Work instruction: Copy the data below exactly, omitting any picture it contains.

Records provided:
******

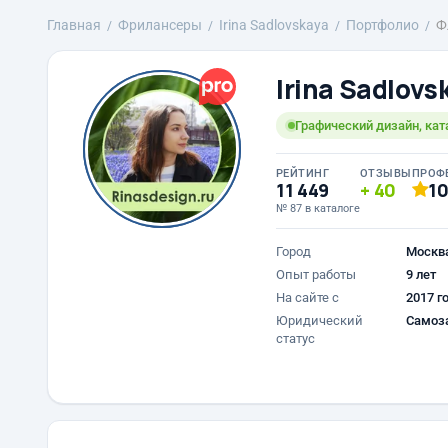
Главная
Фрилансеры
Irina Sadlovskaya
Портфолио
Ф
Irina Sadlovs
Графический дизайн, кат
РЕЙТИНГ
ОТЗЫВЫ
ПРОФ
11 449
40
1
№ 87 в каталоге
Город
Москв
Опыт работы
9 лет
На сайте с
2017 г
Юридический
Самоз
статус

******

Answer to this exercise:
Главная
Фрилансеры
Irina Sadlovskaya
Портфолио
Ф
Irina Sadlovs
Графический дизайн, кат
РЕЙТИНГ
ОТЗЫВЫ
ПРОФ
11 449
40
1
№ 87 в каталоге
Город
Москв
Опыт работы
9 лет
На сайте с
2017 г
Юридический
Самоз
статус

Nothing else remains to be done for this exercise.